①1〉 7日付中国各紙は6日に開かれた海上自衛隊のヘリコプター搭載型護衛艦「いずも」の命名・進水式を1面で報じ、
①2〉「広島原爆の日に合わせ准空母を進水させた」と指摘、「日本政府の軍事力増強」への警戒感を強調した。

のだそうだから、軍艦「いずも」にしてみれば、「掴みはオッケー」と言う処だろう。それにしてもここ二十年ほども国防費連続二けた成長と言う軍拡路線驀進中の大陸は支那・中国共産党政権から「軍事力増強」と警戒されてしまうぐらいだから、「いずも」の威力は「抜群」と評するべきだろう。


 上掲②は、上記①でも取り上げられた環球時報の社説。

②1〉  「護衛艦」と称しているが、実際には「軽空母」だ。
②2〉 平和憲法によって空母建造が禁止されているため、日本政府は今回再び違法すれすれのきわどい行為に出たのである。

と、いきなり冒頭から飛ばしてくれる。我が国でいう「DDHヘリコプター搭載護衛艦」と言うのが、諸外国にはあまり例のないユニークな艦種であり、「DD=駆逐艦」と言い条「複数のヘリコプター運用能力を有している」のがその最大の特徴なのであるが、それはDDH-141「はるな」就役以来の事。「はるな」は1973年就役で、既に2011年に退役している。
 「全通飛行甲板」を以って「軽空母」と断ずるのならば、「いずも」に先行するDDH-181「ひゅうが」級2隻は既に就役済みで、「ひゅうが」は2009年に就役している。上記②2〉「平和憲法によって空母建造が禁止されている」ならば、「ひゅうが」級からして「憲法違反」となりそうなものだが、特に問題にはなっていない。そもそも我が国の現行憲法「9条」は、単純に考えれば「自衛隊そのものを違憲としている」。それでは都合が悪くて仕方がないから、社民党さえ一時は「自衛隊は合憲」と認めるような「解釈改憲」を実施している。「自衛隊は合憲」と出来る解釈改憲の下、現行憲法9条と空母建造を両立させるなんざぁ朝飯前で、事実両立させたからこそ「ひゅうが」級は建造されている。何れにせよ「我が国の憲法」の話なんだから、支那だろうが何処だろうが、とやかく言われる筋合いはない。

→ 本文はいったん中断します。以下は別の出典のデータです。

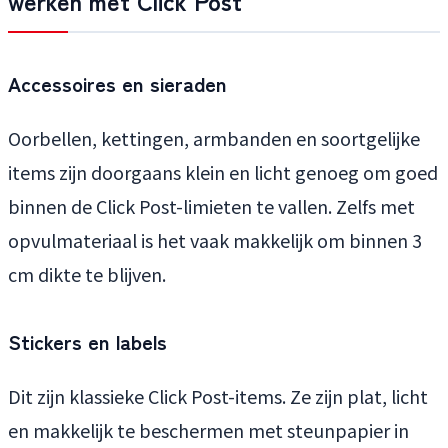
werken met Click Post
Accessoires en sieraden
Oorbellen, kettingen, armbanden en soortgelijke
items zijn doorgaans klein en licht genoeg om goed
binnen de Click Post-limieten te vallen. Zelfs met
opvulmateriaal is het vaak makkelijk om binnen 3
cm dikte te blijven.
Stickers en labels
Dit zijn klassieke Click Post-items. Ze zijn plat, licht
en makkelijk te beschermen met steunpapier in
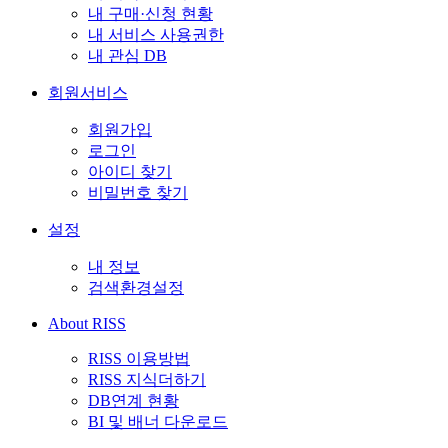
내 구매·신청 현황
내 서비스 사용권한
내 관심 DB
회원서비스
회원가입
로그인
아이디 찾기
비밀번호 찾기
설정
내 정보
검색환경설정
About RISS
RISS 이용방법
RISS 지식더하기
DB연계 현황
BI 및 배너 다운로드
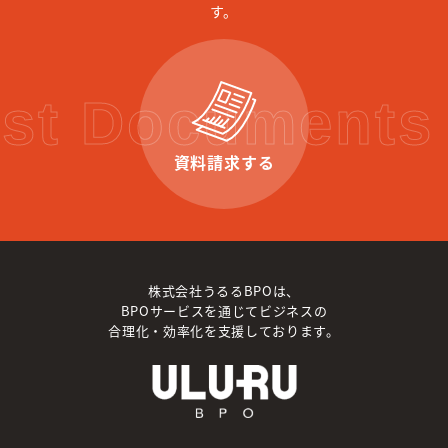
す。
st Documents 
資料請求する
株式会社うるるBPOは、
BPOサービスを通じてビジネスの
合理化・効率化を支援しております。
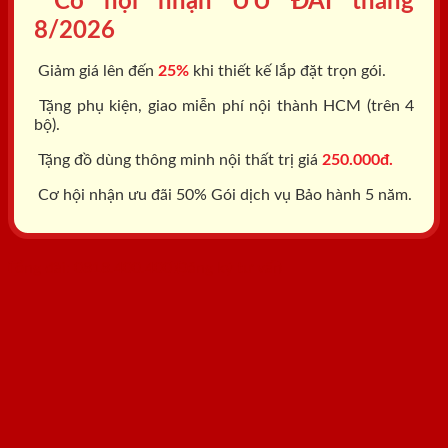
Cơ hội nhận ƯU ĐÃI tháng
8/2026
Giảm giá lên đến
25%
khi thiết kế lắp đặt trọn gói.
Tặng phụ kiện, giao miễn phí nội thành HCM (trên 4
bộ).
Tặng đồ dùng thông minh nội thất trị giá
250.000đ.
Cơ hội nhận ưu đãi 50% Gói dịch vụ Bảo hành 5 năm.
Tổng đài: 0818.400.400
Đăng ký tư vấn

 だが、それでは困るのが「環球時報」らしい。上掲②社説パラグラフ【2】では「いずもを「護衛艦」と呼ぶのは中途半端な欺瞞だ」と断じ、パラグラフ【3】では「いずもは日本の再軍事大国化への強烈な願望の象徴だ」と糾弾し、続くパラグラフ【4】~【5】及び【7】で「日本軍国主義封じ込めの必要性」を説く。一言で言えば、「日本封じ込め論」であろう。
 逆に言えば、「環球時報が上掲②社説のような日本封じ込め論を説かねばならない程、DDH「いずも」は充分恐れられ、抑止力を発揮している」という事でもある。

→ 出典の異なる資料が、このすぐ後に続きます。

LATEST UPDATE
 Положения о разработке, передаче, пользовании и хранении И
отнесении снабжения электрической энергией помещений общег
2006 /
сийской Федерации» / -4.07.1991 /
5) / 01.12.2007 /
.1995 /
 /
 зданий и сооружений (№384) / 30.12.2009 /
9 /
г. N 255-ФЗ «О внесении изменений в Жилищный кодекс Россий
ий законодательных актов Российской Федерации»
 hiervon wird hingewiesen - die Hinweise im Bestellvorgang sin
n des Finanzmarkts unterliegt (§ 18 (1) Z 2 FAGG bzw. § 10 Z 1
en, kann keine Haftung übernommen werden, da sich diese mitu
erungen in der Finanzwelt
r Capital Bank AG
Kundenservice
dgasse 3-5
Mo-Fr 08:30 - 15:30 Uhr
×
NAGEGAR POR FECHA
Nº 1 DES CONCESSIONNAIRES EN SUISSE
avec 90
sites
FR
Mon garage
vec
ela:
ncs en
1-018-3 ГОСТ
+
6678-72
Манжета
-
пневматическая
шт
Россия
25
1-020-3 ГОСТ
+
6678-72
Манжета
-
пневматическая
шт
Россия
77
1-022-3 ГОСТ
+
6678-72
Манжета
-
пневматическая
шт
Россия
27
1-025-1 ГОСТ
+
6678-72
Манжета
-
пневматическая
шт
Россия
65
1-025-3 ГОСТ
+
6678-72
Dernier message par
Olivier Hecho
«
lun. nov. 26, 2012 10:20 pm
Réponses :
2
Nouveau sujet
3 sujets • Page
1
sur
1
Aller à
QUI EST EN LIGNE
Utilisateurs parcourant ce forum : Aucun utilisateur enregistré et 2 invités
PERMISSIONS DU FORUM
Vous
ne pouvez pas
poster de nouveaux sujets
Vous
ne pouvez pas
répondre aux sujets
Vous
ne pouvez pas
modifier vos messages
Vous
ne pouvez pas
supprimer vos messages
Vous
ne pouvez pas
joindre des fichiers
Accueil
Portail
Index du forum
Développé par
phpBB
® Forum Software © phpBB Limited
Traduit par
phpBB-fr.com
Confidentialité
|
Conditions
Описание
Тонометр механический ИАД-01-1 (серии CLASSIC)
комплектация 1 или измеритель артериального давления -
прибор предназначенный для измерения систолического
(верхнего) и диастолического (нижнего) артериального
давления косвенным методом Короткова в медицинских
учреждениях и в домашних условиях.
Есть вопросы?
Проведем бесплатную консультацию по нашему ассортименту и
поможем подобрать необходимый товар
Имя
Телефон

 上掲②パラグラフ【6】はちょっと要注意だ。要は、今まで日本の手綱は米国が握っていたが、今後は米中が握る」と言う、中国共産党政権による「日本支配宣言であり、ある意味「侵略宣言」でもある。
 確かに米国は日本の同盟国であり、それ故に米中結託と言うのは我が国にとっての悪夢ではある。
 だが、我が国は安全保障の相当部分を米国に頼るとはいえ、米国に支配されたのは戦後の一時期のみ。況や、大陸は支那に支配されたことなぞ、我が国建国以来あった例がない。

②3〉 日本の力は棋士となるには全く不十分であり、中米間の駒にしかなれないのである。

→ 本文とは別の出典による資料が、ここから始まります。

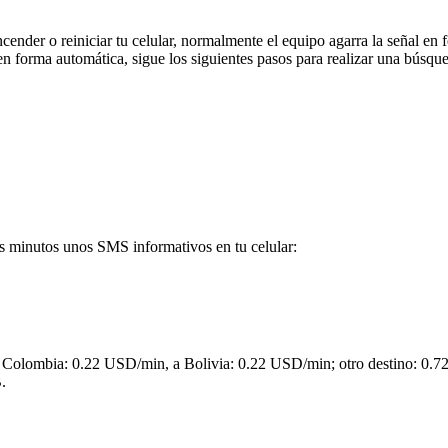
ncender o reiniciar tu celular, normalmente el equipo agarra la señal en
n forma automática, sigue los siguientes pasos para realizar una búsqu
es minutos unos SMS informativos en tu celular:
: Colombia: 0.22 USD/min, a Bolivia: 0.22 USD/min; otro destino: 0
.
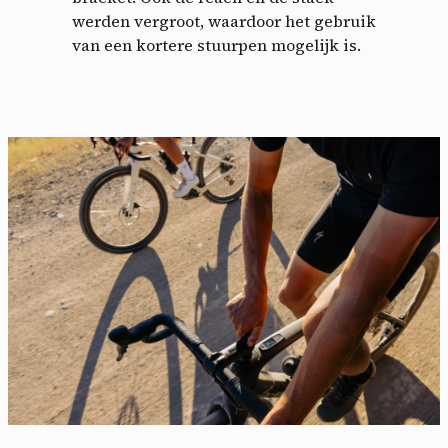
werden vergroot, waardoor het gebruik
van een kortere stuurpen mogelijk is.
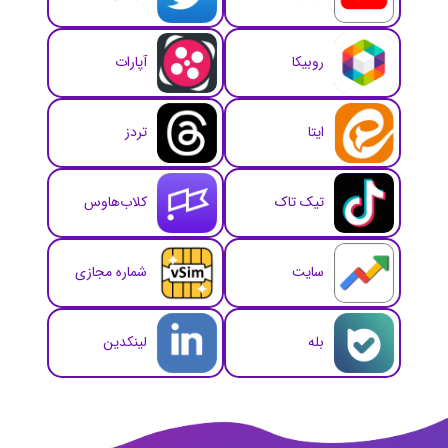
روبیکا
آپارات
ایتا
تردز
تیک تاک
کلاب‌هاوس
سایت
شماره مجازی
بله
لینکدین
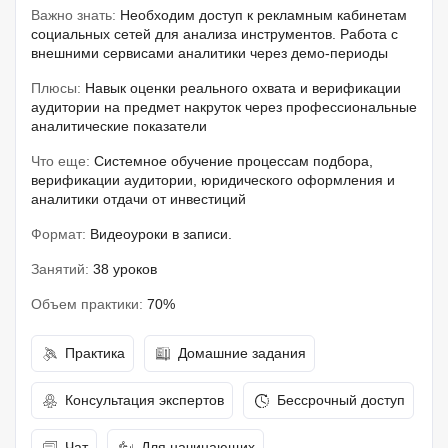
Важно знать:
Необходим доступ к рекламным кабинетам
социальных сетей для анализа инструментов. Работа с
внешними сервисами аналитики через демо-периоды
Плюсы:
Навык оценки реального охвата и верификации
аудитории на предмет накруток через профессиональные
аналитические показатели
Что еще:
Системное обучение процессам подбора,
верификации аудитории, юридического оформления и
аналитики отдачи от инвестиций
Формат:
Видеоуроки в записи.
Занятий:
38 уроков
Объем практики:
70%
Практика
Домашние задания
Консультация экспертов
Бессрочный доступ
Чат
Для начинающих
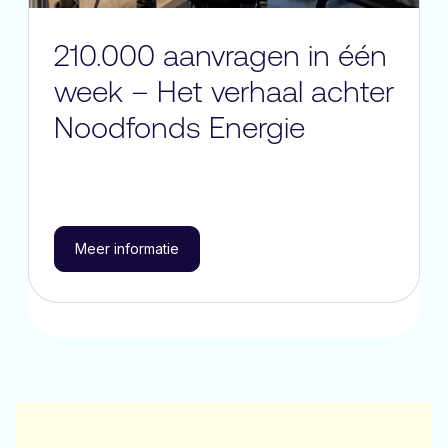
210.000 aanvragen in één
week – Het verhaal achter
Noodfonds Energie
Meer informatie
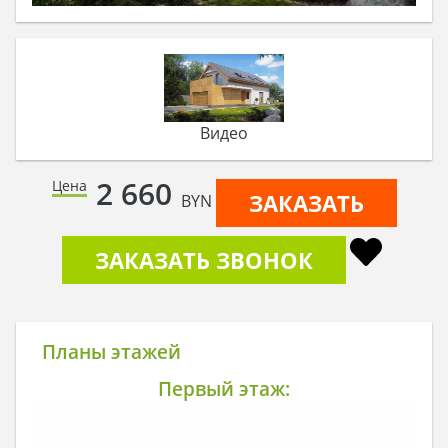
Видео
2 660
Цена
ЗАКАЗАТЬ
BYN
ЗАКАЗАТЬ ЗВОНОК
Планы этажей
Первый этаж:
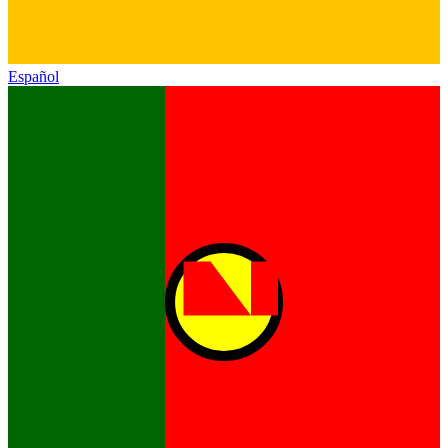
Español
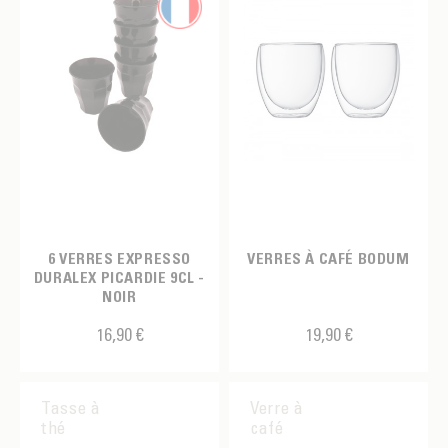
6 VERRES EXPRESSO
VERRES À CAFÉ BODUM
DURALEX PICARDIE 9CL -
NOIR
16,90 €
19,90 €
Tasse à
Verre à
thé
café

と言うのも、「大した自信」と言うべきだ。我が国がそれこそ空母機動部隊を率いて米国と「棋士として」渡り合って居た頃、中国共産党政権は大陸内部でちまちまゲリラ戦するだけの「駒」でしかなかったではないか。

 挙句の果ては上掲②パラグラフ【8】「中国空母保有の正当化。我らが「いずも」が影も形も無かった頃から、中国共産党は空母保有を主張していたのに、「いずも」が就役しなかったら「空母保有を断念した」なんて事が、ある訳がない。